Our Eight Days of Christmas Around the World: CHINA

On this day, we'll take a quick glance at Christmas customs in China. This will serve as a very brief introduction to the country we'll study more deeply through our core curriculum at the beginning of March.



As with Brazil, I didn't find much in the way of books specifically discussing Christmas in China. In this case, that's not all that surprising, given China's political and religious climate. So I'll read the information about China from Celebrating Christmas Around the World (CCAW), as well as:
  • Christmas Around the World, Ch. 3 by Emily Kelley
  • Window on the World, pp. 38-39 by Daphne Spraggett and Jill Johnstone (This information is not specifically about Christmas, but will serve, I think, as a helpful introduction to China since we haven't yet learned about it in detail.)


The older girls may each make the Pagoda Manger Scene described in CCAW:
  • 2 pieces 8.5 x 11 tissue paper of the same color (perhaps red)
  • 2 pieces 9 x 12 construction paper of the same color (perhaps black)
  • scissors
  • glue or double-sided tape
  • yarn or ribbon (about 6")
  • pagoda and Holy Family patterns (from CCAW)
  1. Cut out the pagoda pattern. Trace it onto two pieces of construction paper. Cut out both pieces along all the solid lines. These will be the pagoda frame.
  2. Trace the silhouette figures of the Holy Family onto a small piece of construction paper. Cut out.
  3. Place one black pagoda frame on a flat surface. Run a bead of glue (or place pieces of double-sided tape) around the edge. Place one piece of tissue paper on top of the glue/tape. Press lightly to smooth out wrinkles.
  4. Trim off excess tissue paper to match the size and shape of the frame.
  5. Arrange figures as desired on top of the tissue and glue/tape in place.
  6. Place the second piece of tissue paper on top of the figures, gluing/taping it down around the outer edges only. Trim off the excess tissue paper.
  7. Run a bead of glue (or place double-sided tape) around the outer edges once more, and place the second pagoda frame on top, matching all edges.
  8. Add a loop of yarn or ribbon to the top to hang the pagoda in a window.
The resulting project is very pretty, but it didn't take me long to figure out the process would be too complicated for the little girls.
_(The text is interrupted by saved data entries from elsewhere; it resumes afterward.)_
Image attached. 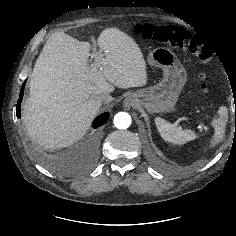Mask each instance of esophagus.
Segmentation results:
<instances>
[{
  "instance_id": "1",
  "label": "esophagus",
  "mask_w": 236,
  "mask_h": 236,
  "mask_svg": "<svg viewBox=\"0 0 236 236\" xmlns=\"http://www.w3.org/2000/svg\"><path fill=\"white\" fill-rule=\"evenodd\" d=\"M133 105H134V102H133V100L131 98H127L124 101V108L125 109H130Z\"/></svg>"
}]
</instances>
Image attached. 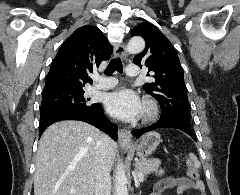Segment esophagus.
<instances>
[{
    "mask_svg": "<svg viewBox=\"0 0 240 195\" xmlns=\"http://www.w3.org/2000/svg\"><path fill=\"white\" fill-rule=\"evenodd\" d=\"M127 56V50L125 44L117 45L114 48V57H121L125 59ZM118 142L123 148H130L132 145V134L129 130L121 129L118 132Z\"/></svg>",
    "mask_w": 240,
    "mask_h": 195,
    "instance_id": "34e87169",
    "label": "esophagus"
}]
</instances>
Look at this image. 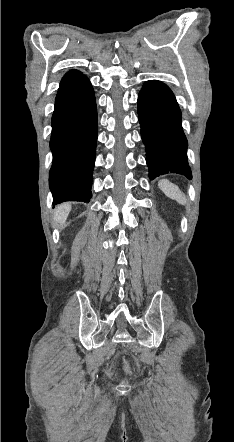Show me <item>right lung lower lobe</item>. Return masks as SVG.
Returning <instances> with one entry per match:
<instances>
[{"mask_svg": "<svg viewBox=\"0 0 234 442\" xmlns=\"http://www.w3.org/2000/svg\"><path fill=\"white\" fill-rule=\"evenodd\" d=\"M97 143V109L88 78L72 70L63 77L52 116L50 148L53 203L88 202Z\"/></svg>", "mask_w": 234, "mask_h": 442, "instance_id": "98d812e1", "label": "right lung lower lobe"}]
</instances>
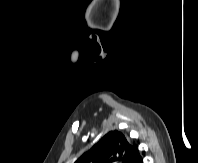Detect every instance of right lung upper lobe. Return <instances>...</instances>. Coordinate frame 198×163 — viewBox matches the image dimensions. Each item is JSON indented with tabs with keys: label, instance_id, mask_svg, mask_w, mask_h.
<instances>
[{
	"label": "right lung upper lobe",
	"instance_id": "obj_1",
	"mask_svg": "<svg viewBox=\"0 0 198 163\" xmlns=\"http://www.w3.org/2000/svg\"><path fill=\"white\" fill-rule=\"evenodd\" d=\"M75 163H143L137 148L130 145L125 136L117 131L104 135Z\"/></svg>",
	"mask_w": 198,
	"mask_h": 163
}]
</instances>
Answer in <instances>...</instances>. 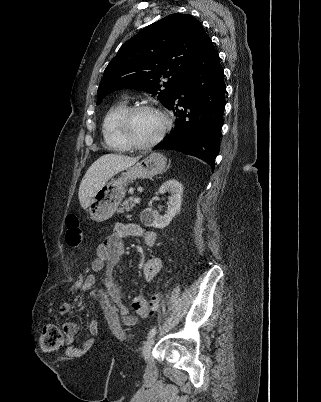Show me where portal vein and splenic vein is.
I'll use <instances>...</instances> for the list:
<instances>
[{
  "label": "portal vein and splenic vein",
  "instance_id": "18ae733b",
  "mask_svg": "<svg viewBox=\"0 0 321 402\" xmlns=\"http://www.w3.org/2000/svg\"><path fill=\"white\" fill-rule=\"evenodd\" d=\"M134 202H135V203H139V202H140V198H139V197H135V198H134Z\"/></svg>",
  "mask_w": 321,
  "mask_h": 402
}]
</instances>
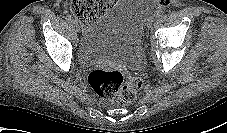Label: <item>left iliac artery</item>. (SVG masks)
<instances>
[{
	"instance_id": "1",
	"label": "left iliac artery",
	"mask_w": 227,
	"mask_h": 133,
	"mask_svg": "<svg viewBox=\"0 0 227 133\" xmlns=\"http://www.w3.org/2000/svg\"><path fill=\"white\" fill-rule=\"evenodd\" d=\"M163 15V11L162 10H157L155 13H154V16L157 18V17H161Z\"/></svg>"
}]
</instances>
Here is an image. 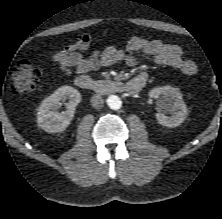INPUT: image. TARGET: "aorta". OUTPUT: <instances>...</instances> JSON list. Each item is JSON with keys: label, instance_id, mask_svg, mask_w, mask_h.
Here are the masks:
<instances>
[{"label": "aorta", "instance_id": "762f6f07", "mask_svg": "<svg viewBox=\"0 0 222 219\" xmlns=\"http://www.w3.org/2000/svg\"><path fill=\"white\" fill-rule=\"evenodd\" d=\"M107 104L111 109L117 110L121 108L122 102L118 96L110 95L107 99Z\"/></svg>", "mask_w": 222, "mask_h": 219}]
</instances>
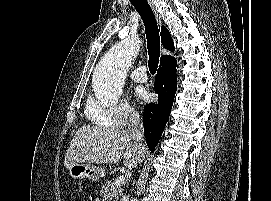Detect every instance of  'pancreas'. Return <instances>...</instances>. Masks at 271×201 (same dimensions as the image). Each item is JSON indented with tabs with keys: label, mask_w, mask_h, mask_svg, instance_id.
<instances>
[{
	"label": "pancreas",
	"mask_w": 271,
	"mask_h": 201,
	"mask_svg": "<svg viewBox=\"0 0 271 201\" xmlns=\"http://www.w3.org/2000/svg\"><path fill=\"white\" fill-rule=\"evenodd\" d=\"M103 201H118L122 194V186L116 185L114 180H107L100 191Z\"/></svg>",
	"instance_id": "1"
}]
</instances>
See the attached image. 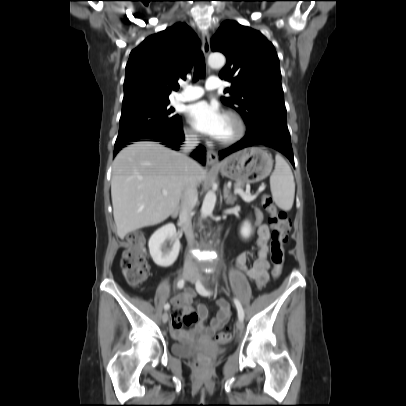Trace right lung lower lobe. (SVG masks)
<instances>
[{"label": "right lung lower lobe", "mask_w": 406, "mask_h": 406, "mask_svg": "<svg viewBox=\"0 0 406 406\" xmlns=\"http://www.w3.org/2000/svg\"><path fill=\"white\" fill-rule=\"evenodd\" d=\"M143 140L160 142L161 144L166 145V147L172 148L174 150H179L180 145L184 141V133L182 130L181 120L176 124L175 127L167 131L116 140L114 146V155H116L122 148H124L131 142ZM190 156L202 164H205L206 162V150L202 146H198L197 149H195V151L192 152Z\"/></svg>", "instance_id": "98d812e1"}]
</instances>
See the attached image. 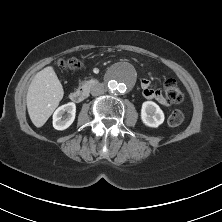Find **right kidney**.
<instances>
[{
  "label": "right kidney",
  "mask_w": 222,
  "mask_h": 222,
  "mask_svg": "<svg viewBox=\"0 0 222 222\" xmlns=\"http://www.w3.org/2000/svg\"><path fill=\"white\" fill-rule=\"evenodd\" d=\"M75 115L76 105L73 102L58 107L53 114V127L57 130L67 129L73 123Z\"/></svg>",
  "instance_id": "right-kidney-1"
}]
</instances>
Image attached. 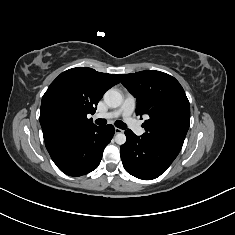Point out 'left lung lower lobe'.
Returning a JSON list of instances; mask_svg holds the SVG:
<instances>
[{"label": "left lung lower lobe", "instance_id": "1", "mask_svg": "<svg viewBox=\"0 0 235 235\" xmlns=\"http://www.w3.org/2000/svg\"><path fill=\"white\" fill-rule=\"evenodd\" d=\"M127 141L120 147L122 163L134 177L151 180L160 176L179 154L178 149L126 130Z\"/></svg>", "mask_w": 235, "mask_h": 235}]
</instances>
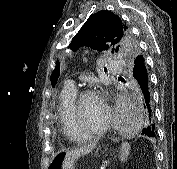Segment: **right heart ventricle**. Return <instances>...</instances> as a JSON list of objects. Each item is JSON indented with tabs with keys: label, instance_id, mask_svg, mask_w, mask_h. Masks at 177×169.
Returning a JSON list of instances; mask_svg holds the SVG:
<instances>
[{
	"label": "right heart ventricle",
	"instance_id": "1",
	"mask_svg": "<svg viewBox=\"0 0 177 169\" xmlns=\"http://www.w3.org/2000/svg\"><path fill=\"white\" fill-rule=\"evenodd\" d=\"M77 96V89H71L66 85L62 89L58 102V117L63 135L70 141L82 139L76 138L71 117V108Z\"/></svg>",
	"mask_w": 177,
	"mask_h": 169
}]
</instances>
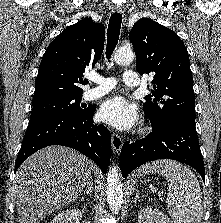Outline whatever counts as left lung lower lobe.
<instances>
[{"label":"left lung lower lobe","mask_w":221,"mask_h":223,"mask_svg":"<svg viewBox=\"0 0 221 223\" xmlns=\"http://www.w3.org/2000/svg\"><path fill=\"white\" fill-rule=\"evenodd\" d=\"M174 159L195 168L204 180L205 170L195 120L175 118L133 143L125 142L120 155L122 176L140 165L157 159Z\"/></svg>","instance_id":"0a47b994"}]
</instances>
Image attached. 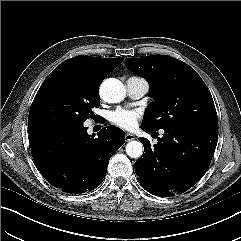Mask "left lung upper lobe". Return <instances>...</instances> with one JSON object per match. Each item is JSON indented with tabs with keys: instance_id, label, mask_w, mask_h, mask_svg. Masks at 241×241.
<instances>
[{
	"instance_id": "obj_1",
	"label": "left lung upper lobe",
	"mask_w": 241,
	"mask_h": 241,
	"mask_svg": "<svg viewBox=\"0 0 241 241\" xmlns=\"http://www.w3.org/2000/svg\"><path fill=\"white\" fill-rule=\"evenodd\" d=\"M125 65L150 84L152 102L141 127H201L218 131L215 105L198 73L186 63L165 55L127 58Z\"/></svg>"
}]
</instances>
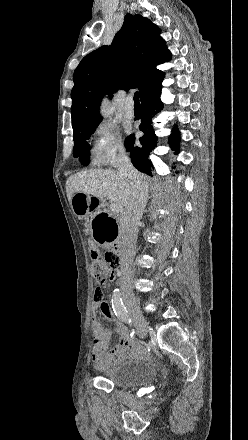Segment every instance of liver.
<instances>
[{"instance_id": "6515ba94", "label": "liver", "mask_w": 248, "mask_h": 440, "mask_svg": "<svg viewBox=\"0 0 248 440\" xmlns=\"http://www.w3.org/2000/svg\"><path fill=\"white\" fill-rule=\"evenodd\" d=\"M145 181L147 178L143 175ZM134 184L126 176L112 169H92L70 176L66 181L67 198L71 202L75 193L81 192L126 207L133 198Z\"/></svg>"}]
</instances>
Instead, they'll simply cut out the pagoda and Holy Family patterns (which I'll copy onto cardstock), glue them onto a piece of construction paper, and color and decorate (with glitter glue and sequins if they'd like).

In fact, the older girls may choose to do something similar to this, too, if they don't want to attempt the trickier project. In that case, I'll encourage them to also cut tissue paper to place behind the pagoda frame, and then attach the Holy Family silhouette to that.

Other Activities:

If you've ever watched A Christmas Story, you know there is a very funny scene at the end that takes place in a Chinese restaurant. So we'll watch the movie in the afternoon...and maybe try to sing along during the restaurant scene!


Rather than make a bunch of Chinese food at home, we'll take a field trip to a Chinese restaurant for lunch.

Language Arts:

As they've done each day, the girls will each create a page for China in their personal Christmas Around the World booklets.